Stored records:

= = = = =

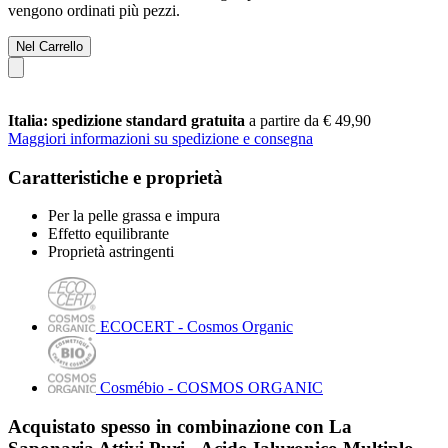
vengono ordinati più pezzi.
Nel Carrello
Italia: spedizione standard gratuita
a partire da € 49,90
Maggiori informazioni su spedizione e consegna
Caratteristiche e proprietà
Per la pelle grassa e impura
Effetto equilibrante
Proprietà astringenti
ECOCERT - Cosmos Organic
Cosmébio - COSMOS ORGANIC
Acquistato spesso in combinazione con La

= = = = =

Copy every line of the records above that holds the word "spedizione".

» Solution to this problem
Italia: spedizione standard gratuita
Maggiori informazioni su spedizione e consegna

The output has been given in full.